Reflexos da pandemia: Com baixo faturamento, empresa pedreirense luta para se readequar as regras de funcionamento

“A nossa empresa está muito doente, um caso sério mesmo”, diz o proprietário João Paulo Baldasso

Paula Partyka – paulapartyka@gazetaregional.com.br

A Colonial Cafeteria, de Pedreira, está no mercado há 13 anos e é consolidada com uma trajetória de ascensão. O maior prejuízo da empresa neste momento de quarentena imposta devido à pandemia é o faturamento, além do prejuízo psicológico, que é algo considerado muito sério pelo proprietário João Paulo Baldasso.

Tanto os funcionários que estão em casa vivendo uma incerteza, quanto os proprietários, empresários e empreendedores, sofrem psicologicamente ao lidar repentinamente com inovação, criação, projeção e possíveis demissões. “Acho que essa é a parte que mais dói no coração de um empresário e no meu caso, uma empresa pequena onde somos em 12 colaboradores, somos muito próximos. Dói o coração imaginar uma possível demissão de qualquer um deles”.

Durante os primeiros 10 dias de paralisação, a empresa precisou bancar o salário dos funcionários com as portas fechadas. Com isso, João Paulo optou em pagar como férias esse tempo e a partir do dia 1º de abril a equipe entrou em suspensão de contrato.

Nove pessoas tiveram o contrato suspenso e três, mais João Paulo, se adaptaram ao delivery, atividade permitida durante a quarentena. “Algo que nunca fizemos antes. Nunca tivemos o foco em trabalhar com delivery, até porque nossa empresa possui um salão para 40 mesas. Nosso foco e infraestrutura é para atender o cliente no local”.

A empresa trabalha, normalmente, em horário ampliado, atendendo desde o café da manhã até o jantar. “Foi preciso nos adaptar muito rápido. De um dia para o outro passamos a fazer delivery”, conta João. Com isso, foi preciso entender melhor o que o cliente deseja receber em sua casa e se readaptar.
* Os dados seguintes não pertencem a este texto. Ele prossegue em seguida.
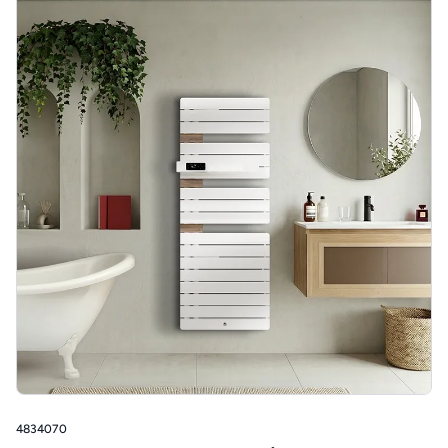
4834070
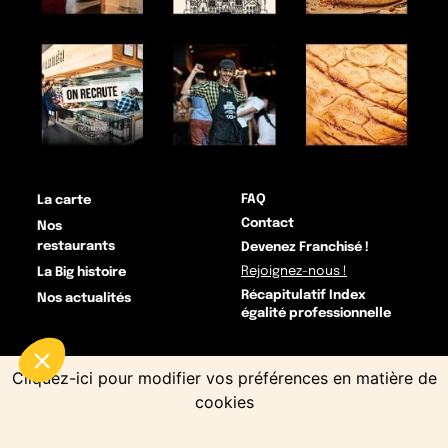
FAQ
La carte
Contact
Nos
restaurants
Devenez Franchisé !
Rejoignez-nous !
La Big histoire
Récapitulatif Index
Nos actualités
égalité professionnelle
Cliquez-ici pour modifier vos préférences en matière de
cookies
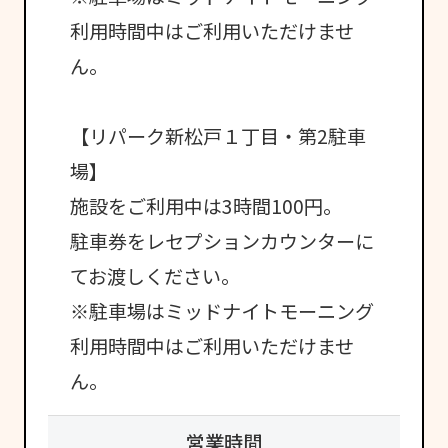
利用時間中はご利用いただけませ
ん。
【リパーク新松戸１丁目・第2駐車
場】
施設をご利用中は3時間100円。
駐車券をレセプションカウンターに
てお渡しください。
※駐車場はミッドナイトモーニング
利用時間中はご利用いただけませ
ん。
営業時間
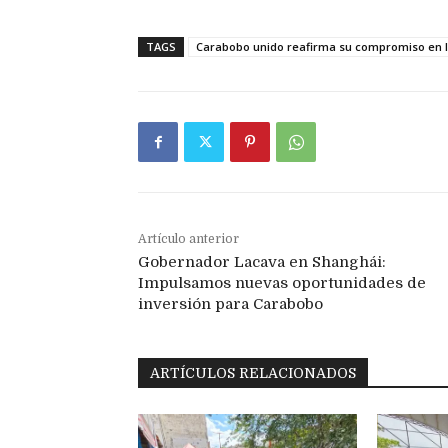
TAGS
Carabobo unido reafirma su compromiso en l
Artículo anterior
Gobernador Lacava en Shanghái:
Impulsamos nuevas oportunidades de
inversión para Carabobo
ARTÍCULOS RELACIONADOS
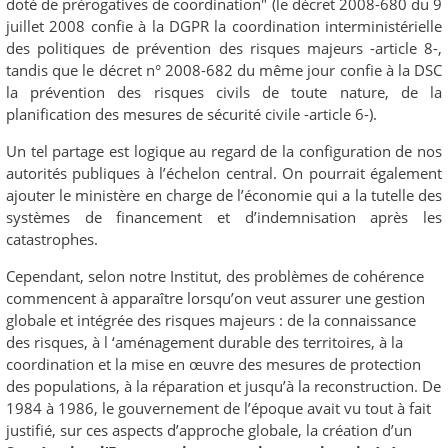
doté de prérogatives de coordination" (le décret 2008-680 du 9
juillet 2008 confie à la DGPR la coordination interministérielle
des politiques de prévention des risques majeurs -article 8-,
tandis que le décret n° 2008-682 du même jour confie à la DSC
la prévention des risques civils de toute nature, de la
planification des mesures de sécurité civile -article 6-).
Un tel partage est logique au regard de la configuration de nos
autorités publiques à l’échelon central. On pourrait également
ajouter le ministère en charge de l’économie qui a la tutelle des
systèmes de financement et d’indemnisation après les
catastrophes.
Cependant, selon notre Institut, des problèmes de cohérence
commencent à apparaître lorsqu’on veut assurer une gestion
globale et intégrée des risques majeurs : de la connaissance
des risques, à l ‘aménagement durable des territoires, à la
coordination et la mise en œuvre des mesures de protection
des populations, à la réparation et jusqu’à la reconstruction. De
1984 à 1986, le gouvernement de l’époque avait vu tout à fait
justifié, sur ces aspects d’approche globale, la création d’un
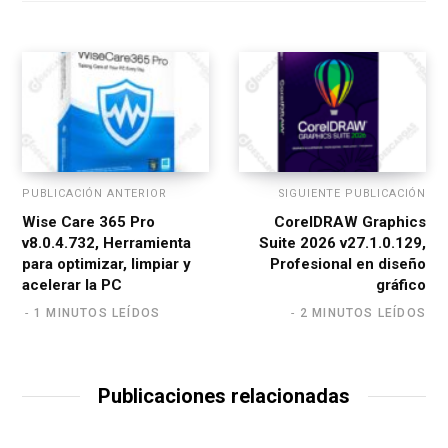
t
e
PUBLICACIÓN ANTERIOR
SIGUIENTE PUBLICACIÓN
Wise Care 365 Pro
CorelDRAW Graphics
v8.0.4.732, Herramienta
Suite 2026 v27.1.0.129,
para optimizar, limpiar y
Profesional en diseño
acelerar la PC
gráfico
1 MINUTOS LEÍDOS
2 MINUTOS LEÍDOS
Publicaciones relacionadas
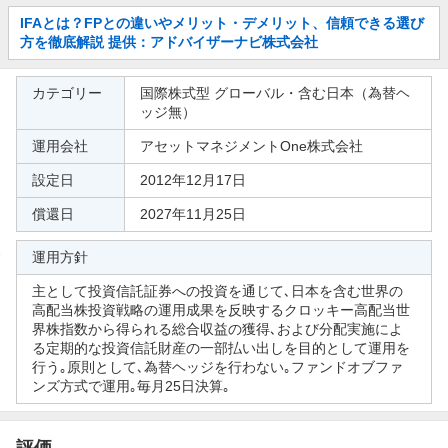
お
IFAとは？FPとの違いやメリット・デメリット、信頼できる選び
知
方を徹底解説 提供：アドバイザーナビ株式会社
ら
せ
参
カテゴリー
国際株式型 グローバル・含む日本（為替ヘ
考
ッジ無）
情
運用会社
アセットマネジメントOne株式会社
報
設定日
2012年12月17日
償還日
2027年11月25日
運用方針
主として投資信託証券への投資を通じて､日本を含む世界の
高配当株投資戦略の運用成果を反映するクロッキー高配当世
界株指数から得られる総合収益の獲得､および分配実施によ
る定期的な投資信託財産の一部払い出しを目的として運用を
行う｡原則として､為替ヘッジを行わない｡ファンドオブファ
ンズ方式で運用｡毎月25日決算｡
評価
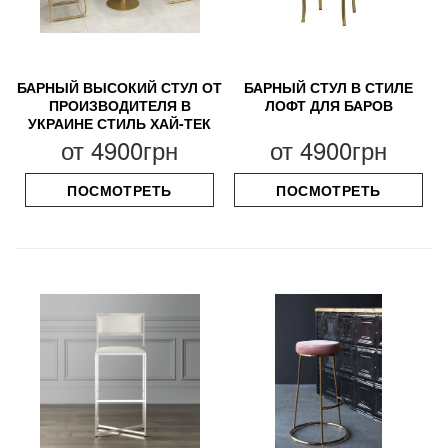
БАРНЫЙ ВЫСОКИЙ СТУЛ ОТ
БАРНЫЙ СТУЛ В СТИЛЕ
ПРОИЗВОДИТЕЛЯ В
ЛОФТ ДЛЯ БАРОВ
УКРАИНЕ СТИЛЬ ХАЙ-ТЕК
от
4900грн
от
4900грн
ПОСМОТРЕТЬ
ПОСМОТРЕТЬ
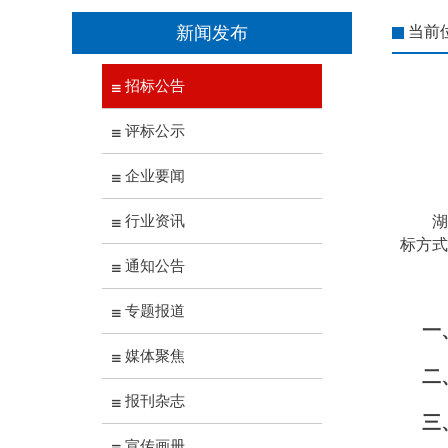
新闻发布
当前
招标公告
评标公示
企业要闻
行业资讯
标方式
通知公告
专题报道
一
媒体聚焦
二
报刊杂志
三
宣传画册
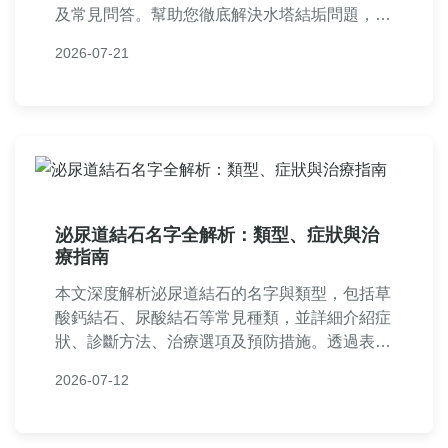
及常見問答。幫助您徹底解決水塔結垢問題，延
長設備壽命，確保用水安全。內容基於實際經
2026-07-21
驗，提供詳盡指南。
泌尿道結石名字全解析：類型、症狀與治
療指南
本文深度解析泌尿道結石的名字與類型，包括草
酸鈣結石、尿酸結石等常見種類，並詳細介紹症
狀、診斷方法、治療選項及預防措施。透過表格
比較和問答，幫助您全面了解泌尿道結石，解決
2026-07-12
所有疑問。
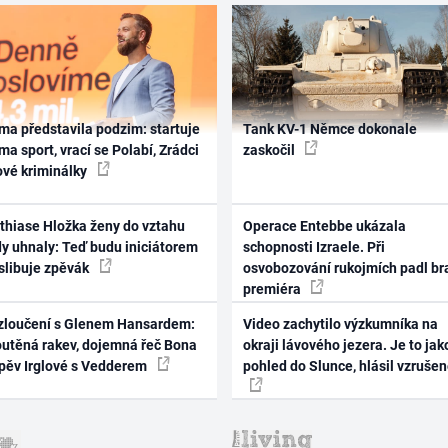
ma představila podzim: startuje
Tank KV-1 Němce dokonale
ma sport, vrací se Polabí, Zrádci
zaskočil
ové kriminálky
thiase Hložka ženy do vztahu
Operace Entebbe ukázala
dy uhnaly: Teď budu iniciátorem
schopnosti Izraele. Při
 slibuje zpěvák
osvobozování rukojmích padl br
premiéra
zloučení s Glenem Hansardem:
Video zachytilo výzkumníka na
outěná rakev, dojemná řeč Bona
okraji lávového jezera. Je to jak
zpěv Irglové s Vedderem
pohled do Slunce, hlásil vzruše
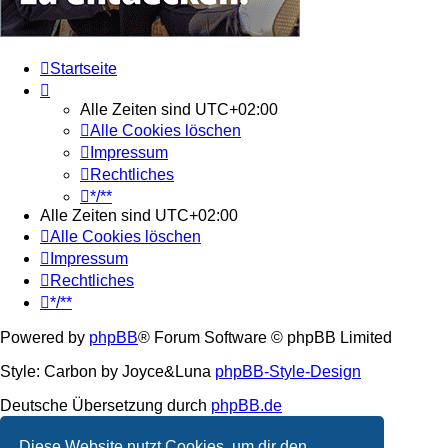
Startseite
Alle Zeiten sind
UTC+02:00
Alle Cookies löschen
Impressum
Rechtliches
*/**
Alle Zeiten sind
UTC+02:00
Alle Cookies löschen
Impressum
Rechtliches
*/**
Powered by
phpBB
® Forum Software © phpBB Limited
Style: Carbon by Joyce&Luna
phpBB-Style-Design
Deutsche Übersetzung durch
phpBB.de
Datenschutz
|
Nutzungsbedingungen
Diese Website nutzt Cookies, um dir den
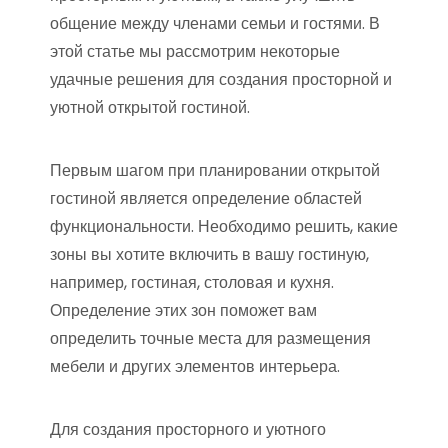
общение между членами семьи и гостями. В
этой статье мы рассмотрим некоторые
удачные решения для создания просторной и
уютной открытой гостиной.
Первым шагом при планировании открытой
гостиной является определение областей
функциональности. Необходимо решить, какие
зоны вы хотите включить в вашу гостиную,
например, гостиная, столовая и кухня.
Определение этих зон поможет вам
определить точные места для размещения
мебели и других элементов интерьера.
Для создания просторного и уютного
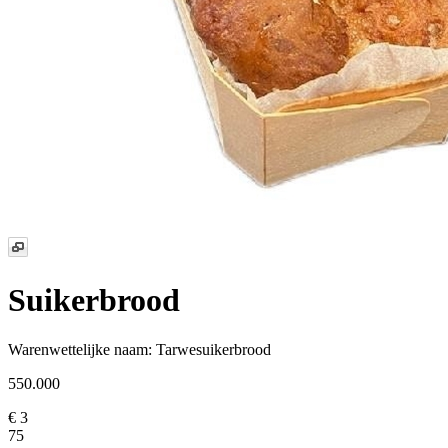
Suikerbrood
Warenwettelijke naam:
Tarwesuikerbrood
550.000
€ 3
75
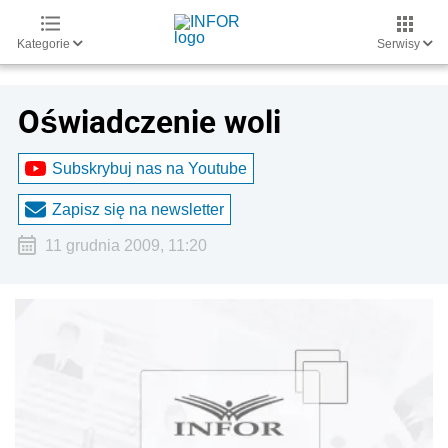
Kategorie
Serwisy
Oświadczenie woli
Subskrybuj nas na Youtube
Zapisz się na newsletter
11 grudnia 2009, 11:20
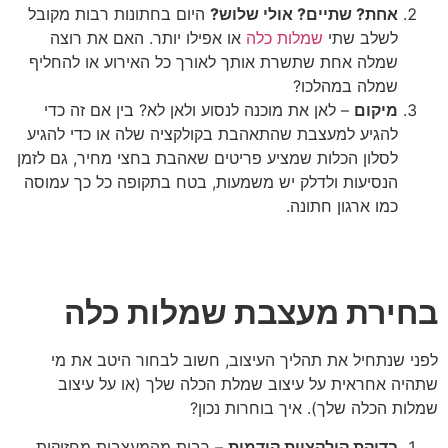
אחת? שתיים? אולי שלוש?
היום בחתונות רבות מקובל
לשלב שתי
שמלות כלה
או אפילו יותר. האם את רוצה
שמלה אחת שתשרת אותך לאורך כל האירוע או להחליף
שמלה במהלכו?
מיקום
– לאן את מוכנה לנסוע ולאן לא? בין אם זה כדי
להגיע למעצבת שהתאהבת בקולקציה שלה או כדי להגיע
לסלון הכלות שמציע פריטים שאהבת בחצי מחיר, גם לזמן
הנסיעות ולדלק יש משמעות, בטח בתקופה כל כך עמוסה
כמו ארגון חתונה.
בחירת מעצבת שמלות כלה
לפני שנתחיל את תהליך העיצוב, חשוב לבחור היטב את מי
שתהיה אחראית על עיצוב שמלת הכלה שלך (או על עיצוב
שמלות הכלה שלך). איך בוחרות נכון?
בדיקת קולקציות קודמות
– רבות מהמעצבות מחזיקות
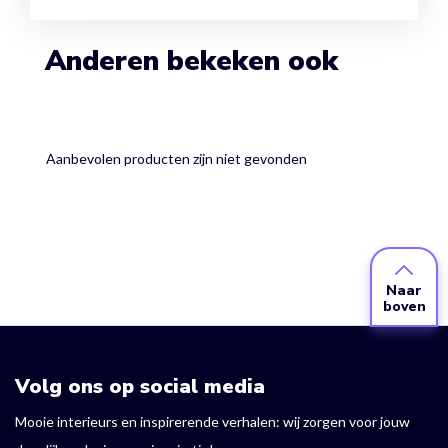
Anderen bekeken ook
Aanbevolen producten zijn niet gevonden
Naar
boven
Volg ons op social media
Mooie interieurs en inspirerende verhalen: wij zorgen voor jouw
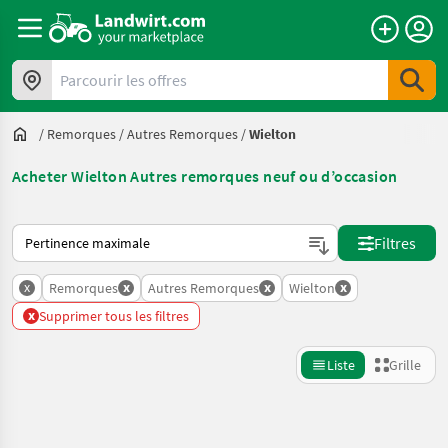
Parcourir les offres
/
Remorques
/
Autres Remorques
/
Wielton
Acheter Wielton Autres remorques neuf ou d’occasion
Voici comment les annonces sont triées sur Landwirt.com
Filtres
x
x
x
x
Remorques
Autres Remorques
Wielton
x
Supprimer tous les filtres
Liste
Grille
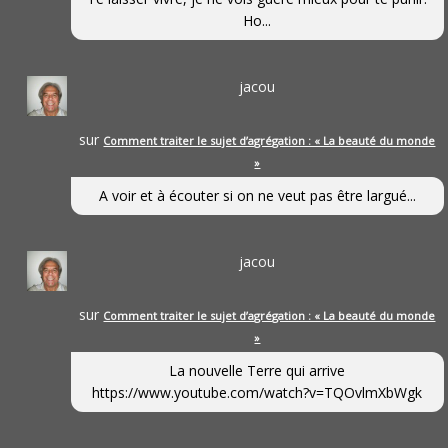
Ho...
jacou
sur
Comment traiter le sujet d’agrégation : « La beauté du monde
»
A voir et à écouter si on ne veut pas être largué...
jacou
sur
Comment traiter le sujet d’agrégation : « La beauté du monde
»
La nouvelle Terre qui arrive
https://www.youtube.com/watch?v=TQOvlmXbWgk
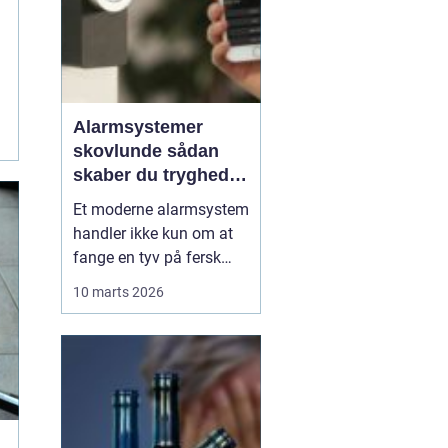
Alarmsystemer
skovlunde sådan
skaber du tryghed i
hverdagens rammer
Et moderne alarmsystem
handler ikke kun om at
fange en tyv på fersk
gerning. Det handler lige
10 marts 2026
så meget om ro i maven
i hverdagen. I Skovlunde
og de omkringliggende
byer vælger flere og flere
boligejere og
virksomheder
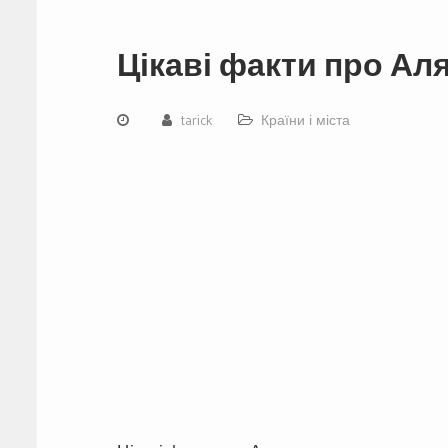
Цікаві факти про Ал
tarick
Країни і міста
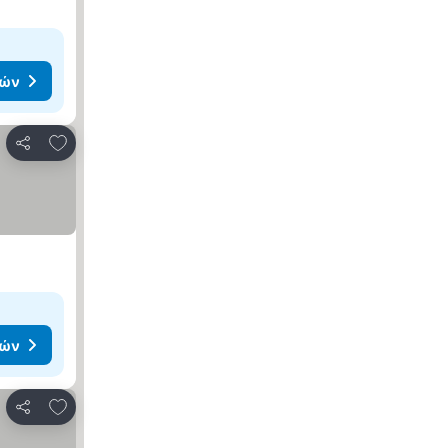
μών
Προσθήκη στα αγαπημένα
Κοινοποίηση
μών
Προσθήκη στα αγαπημένα
Κοινοποίηση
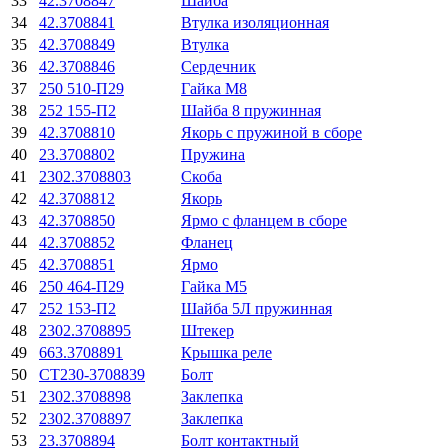
33
42.3708847
Шайба
34
42.3708841
Втулка изоляционная
35
42.3708849
Втулка
36
42.3708846
Сердечник
37
250 510-П29
Гайка М8
38
252 155-П2
Шайба 8 пружинная
39
42.3708810
Якорь с пружиной в сборе
40
23.3708802
Пружина
41
2302.3708803
Скоба
42
42.3708812
Якорь
43
42.3708850
Ярмо с фланцем в сборе
44
42.3708852
Фланец
45
42.3708851
Ярмо
46
250 464-П29
Гайка М5
47
252 153-П2
Шайба 5Л пружинная
48
2302.3708895
Штекер
49
663.3708891
Крышка реле
50
СТ230-3708839
Болт
51
2302.3708898
Заклепка
52
2302.3708897
Заклепка
53
23.3708894
Болт контактный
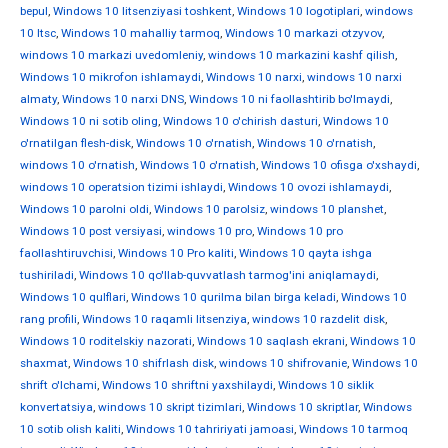
bepul
,
Windows 10 litsenziyasi toshkent
,
Windows 10 logotiplari
,
windows
10 ltsc
,
Windows 10 mahalliy tarmoq
,
Windows 10 markazi otzyvov
,
windows 10 markazi uvedomleniy
,
windows 10 markazini kashf qilish
,
Windows 10 mikrofon ishlamaydi
,
Windows 10 narxi
,
windows 10 narxi
almaty
,
Windows 10 narxi DNS
,
Windows 10 ni faollashtirib bo'lmaydi
,
Windows 10 ni sotib oling
,
Windows 10 o'chirish dasturi
,
Windows 10
o'rnatilgan flesh-disk
,
Windows 10 o'rnatish
,
Windows 10 o'rnatish
,
windows 10 o'rnatish
,
Windows 10 o'rnatish
,
Windows 10 ofisga o'xshaydi
,
windows 10 operatsion tizimi ishlaydi
,
Windows 10 ovozi ishlamaydi
,
Windows 10 parolni oldi
,
Windows 10 parolsiz
,
windows 10 planshet
,
Windows 10 post versiyasi
,
windows 10 pro
,
Windows 10 pro
faollashtiruvchisi
,
Windows 10 Pro kaliti
,
Windows 10 qayta ishga
tushiriladi
,
Windows 10 qo'llab-quvvatlash tarmog'ini aniqlamaydi
,
Windows 10 qulflari
,
Windows 10 qurilma bilan birga keladi
,
Windows 10
rang profili
,
Windows 10 raqamli litsenziya
,
windows 10 razdelit disk
,
Windows 10 roditelskiy nazorati
,
Windows 10 saqlash ekrani
,
Windows 10
shaxmat
,
Windows 10 shifrlash disk
,
windows 10 shifrovanie
,
Windows 10
shrift o'lchami
,
Windows 10 shriftni yaxshilaydi
,
Windows 10 siklik
konvertatsiya
,
windows 10 skript tizimlari
,
Windows 10 skriptlar
,
Windows
10 sotib olish kaliti
,
Windows 10 tahririyati jamoasi
,
Windows 10 tarmoq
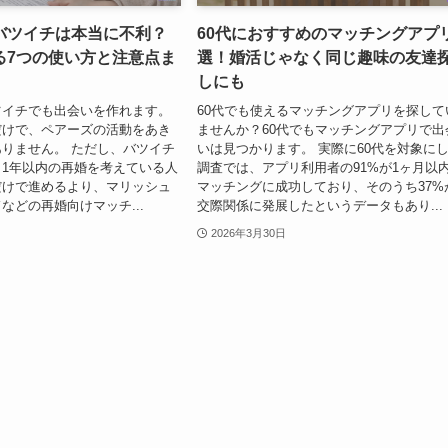
バツイチは本当に不利？
60代におすすめのマッチングアプ
る7つの使い方と注意点ま
選！婚活じゃなく同じ趣味の友達
しにも
ツイチでも出会いを作れます。
60代でも使えるマッチングアプリを探して
だけで、ペアーズの活動をあき
ませんか？60代でもマッチングアプリで出
りません。 ただし、バツイチ
いは見つかります。 実際に60代を対象に
1年以内の再婚を考えている人
調査では、アプリ利用者の91%が1ヶ月以
だけで進めるより、マリッシュ
マッチングに成功しており、そのうち37%
などの再婚向けマッチ...
交際関係に発展したというデータもあり...
2026年3月30日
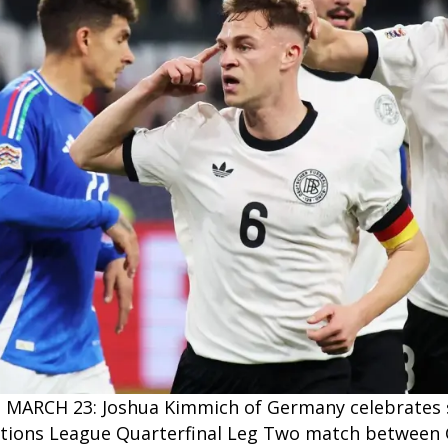
RCH 23: Joshua Kimmich of Germany celebrates sco
tions League Quarterfinal Leg Two match between 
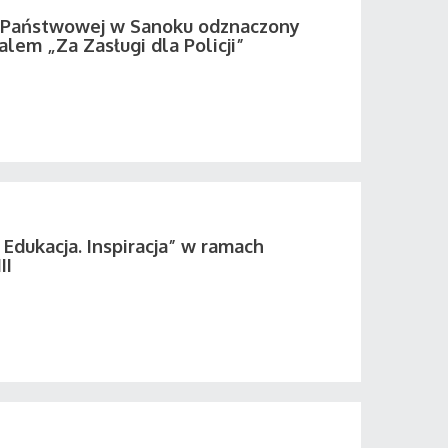
i Państwowej w Sanoku odznaczony
em „Za Zasługi dla Policji”
 Edukacja. Inspiracja” w ramach
II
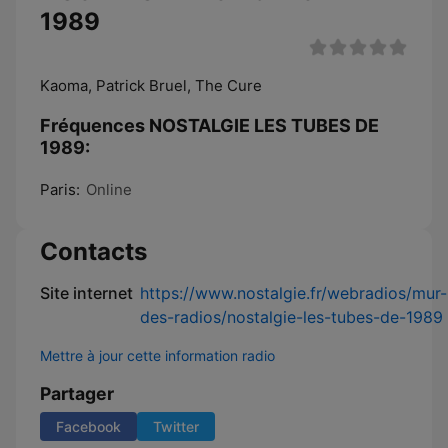
1989
Kaoma, Patrick Bruel, The Cure
Fréquences NOSTALGIE LES TUBES DE
1989:
Paris:
Online
Contacts
Site internet
https://www.nostalgie.fr/webradios/mur-
des-radios/nostalgie-les-tubes-de-1989
Mettre à jour cette information radio
Partager
Facebook
Twitter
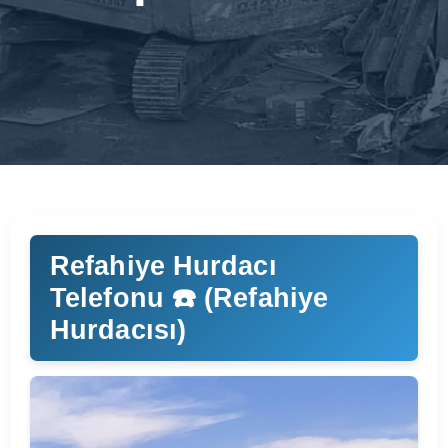
Refahiye Hurdacı
Telefonu ☎️ (Refahiye
Hurdacısı)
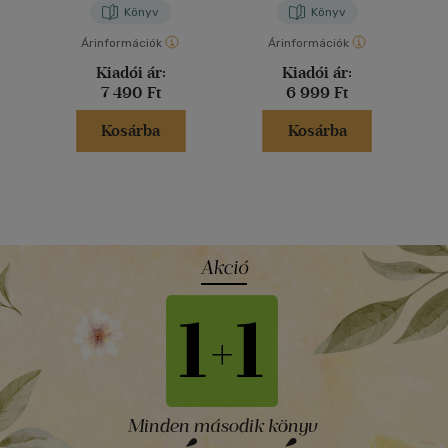
Könyv
Könyv
Árinformációk
Árinformációk
Kiadói ár:
Kiadói ár:
7 490 Ft
6 999 Ft
Kosárba
Kosárba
Para João, foi difícil se adaptar para algo que nunca foi projetado. “Essa reformulação de cardápio e adequação da empresa para divulgação em mídias sociais é aprender novamente como atingir seu público-alvo ele estando em casa”, diz. “Mas, eu acho que a gente se saiu bem. Na parte do delivery, comparando quando iniciamos até os dias de hoje, estamos novamente em ascensão. O maior aprendizado é que essa modalidade não para mais”.

Com a queda nas vendas, João conseguiu negociar a redução do aluguel com a proprietária do imóvel, mas o custo operacional é muito grande. “Com todos os custos fixos mais os três funcionários da equipe, estou há 60 dias trabalhando no vermelho, sem nenhum tipo de lucro e com o risco de ter que arcar com prejuízos futuros”.

A empresa fatura atualmente, 20%. “A nossa empresa está muito doente, um caso sério mesmo. Mas estamos trabalhando para mantê-la doente e não deixá-la morrer. Não é nem curar, porque esse formato que estamos não é um formato que consigamos salvar a empresa. A gente consegue estabilizar doente como ela está”, explica.

O empresário acredita que os danos pós a pandemia serão enormes, gigantescos e que a maior dificuldade está por vir. “Na hora que liberarem as pessoas para virem [ao estabelecimento] e não tiverem dinheiro para gastar”.